Soyadlarını alıp birkaç resmi evrakımızı düzenleyip halkımızın yaşamasına katkıda bulunmak, kendi halkının devamını sağlayacak eş seçimini yapmak onun için savaşıp ölmeye hazır olmaktan daha mı zor ?

Tarihi borcumuzun bilincinde, elimiz yüreğimizde, samimi bir şekilde, yapılması gerekip de yapılması mümkün olanları yapalım...

Görüldüğü gibi dün dönüşçü iken,  “tek yol başka yol yok” diyen, ancak yurtseverimsi Cevdet Hapi ağabeyini dinleyip dönüşünü erteleyen  KAFFED Eğitim ve Teşkilatlanma Sekreteri sayın Jane dönüşü yollardan biri olarak bile saymıyor artık. Dahası kendi çözüm önerileri için “ “bu yok oluşa dur demek lazım” diyebiliyorsak, başka yolu yok!” diyerek dönüşü, bırakın tek yol olmayı yollardan biri bile olmaktan çıkartıyor. Böylesi ruhsal durumun kıskacındaki “kıdemli dönüşçü”lerin tipik örneği Sayın Jane de, dönüş konulu konferanslarda doğallıkla nasıl dönüleceğini değil, nasıl dönülemeyeceğini anlatıyor.

23 Mart 2008 Pazar günü İstanbul Kafkas Kültür Derneği’nce düzenlenen ve adı beni gerçekten çok heyecanlandıran, Sayın Jane ve Sayın Huvaj’ın da konuşmacı oldukları21. Yüzyılda Yüzü Kafkasya’ya Dönük Olmak” adlı sepozyumda söyledikleri de bunun tipik örneği. Bunlar da sizlere de yansıttığım eleştirimden bir bölüm:


http://www.circassiancenter.com/cc-turkiye/yorum/nh/097_sempozyum.htm
 

“125. yıl etkinliklerinden bu yana en anlamlı toplantı olarak değerlendirdiğim sempozyumda, ben de inanmışlığın altını çizmiştim. Arkadaşlar yeterli işletme sermayesi olan bir şirketin daha çok kar etmek için yapılması gerekenleri planlayan şirket yöneticileri gibi konuşmuştu. Halbuki ortada olmayan sermayesi idi. İşletme sermayesi olursa ne yapılması gerektiği artık herkesçe biliniyordu. Konuşmalar kitleyi nasıl ikna edecekleri üzerine kurulmuştu. Halbuki ikna etmeleri gereken önce kendileri idi. İkna olmak da sayın Cihan Candemir’in dile getirdiği gibi illaki dönüş yapma koşuluna bağlı değildi. Önemli olan yeni koşullara göre oluşturulacak bir dönüş programına ne ölçüde katkıda bulunabileceklerini açıklamaları idi.

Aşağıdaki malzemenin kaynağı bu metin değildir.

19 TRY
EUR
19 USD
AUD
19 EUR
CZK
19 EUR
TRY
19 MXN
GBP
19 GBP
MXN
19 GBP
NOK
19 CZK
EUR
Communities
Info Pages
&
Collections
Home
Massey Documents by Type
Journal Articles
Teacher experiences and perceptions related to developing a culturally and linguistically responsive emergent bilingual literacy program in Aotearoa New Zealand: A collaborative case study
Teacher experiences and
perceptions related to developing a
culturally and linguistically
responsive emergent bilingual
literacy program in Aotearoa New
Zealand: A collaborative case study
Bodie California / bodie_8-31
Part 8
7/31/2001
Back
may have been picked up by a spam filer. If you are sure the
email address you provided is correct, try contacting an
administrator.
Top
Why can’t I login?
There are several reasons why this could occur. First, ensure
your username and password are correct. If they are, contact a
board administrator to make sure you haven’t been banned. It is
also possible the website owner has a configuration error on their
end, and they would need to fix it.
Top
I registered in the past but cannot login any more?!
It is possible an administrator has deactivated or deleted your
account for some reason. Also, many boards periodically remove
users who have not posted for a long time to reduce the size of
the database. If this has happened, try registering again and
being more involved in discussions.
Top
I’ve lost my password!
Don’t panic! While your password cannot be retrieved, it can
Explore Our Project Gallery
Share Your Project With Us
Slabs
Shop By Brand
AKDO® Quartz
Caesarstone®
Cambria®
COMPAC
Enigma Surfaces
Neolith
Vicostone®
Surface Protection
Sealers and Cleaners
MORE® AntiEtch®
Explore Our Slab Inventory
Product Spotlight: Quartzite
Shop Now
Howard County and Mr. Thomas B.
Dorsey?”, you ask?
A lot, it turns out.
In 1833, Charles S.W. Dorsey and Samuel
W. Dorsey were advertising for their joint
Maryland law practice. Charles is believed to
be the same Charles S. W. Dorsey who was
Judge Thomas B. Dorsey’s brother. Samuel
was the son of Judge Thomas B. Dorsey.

En şaşırtıcı olanı, hiçbir kurumun dönüşü herkesin valizini toplayıp anavatana dönmesi şeklinde sunmadığı halde, dönüşçüyüm diyenden hemen dönmesi bekleniyormuş izlenimi verecek söylemlerde bulunması idi. Sempozyumda söylediğimi burada da yineleyeyim:

“Vallahi de, billahi de tallahi de valizinizi toplayıp dönmeniz beklentisi içerisinde değiliz. Beklentimiz yeni koşullara uygun dönüş programı oluşturması, ve herkesin olanakları ölçüsünde bu programın gerçekleşmesine katkıda bulunmasıdır.”
 

Evet önemli olan ,olayları hangi paradigma ile değerlendirdiğimizdir. Paradigması dönüş olanların, paradigması Türkiyelilik olanlarla benzer olaylardan benzer sonuçları çıkartabilmesi dolayısı ile eski dost, kardeş de olsalar ayrı düşmemeleri  mümkün değildir. Bunu yıllar yıllar önce anımsadığım kadarı ile 976'da Antalya'da gerçekleştirdiğimiz dernekler arası toplantıda İstanbul Derneği delegelerinden kalışçı, hem de devrimci sayın CERIŞ́E Selehattin de tam üç kez dile getirmişti. Ben de henüz böyle bir yol ayrımına gelmediğimizin bilincinde olan dönüşçüler adına tam üç kez itiraz etmiştim. Ama uzun süredir sadece yol ayrımına değil sözün bittiği yere de geldik bildiğiniz gibi...
 

Dolayısı ile günümüz, herkeslerin birleşmiş gibi görünmesi değil, paradigmaları faklı olanların yani zaten ayrı olanların ayrı olunduğunun bilincinde olma günüdür. Ve özellikle Paradigması Dönüş olanlar, yani gelecek kurgusu olanlar bunun ayırdında olmalı, paradigması dönüş olmayanlarla oluşturabilecek birlikteliklerin yapay olacağının bilincinde olmalıdırlar.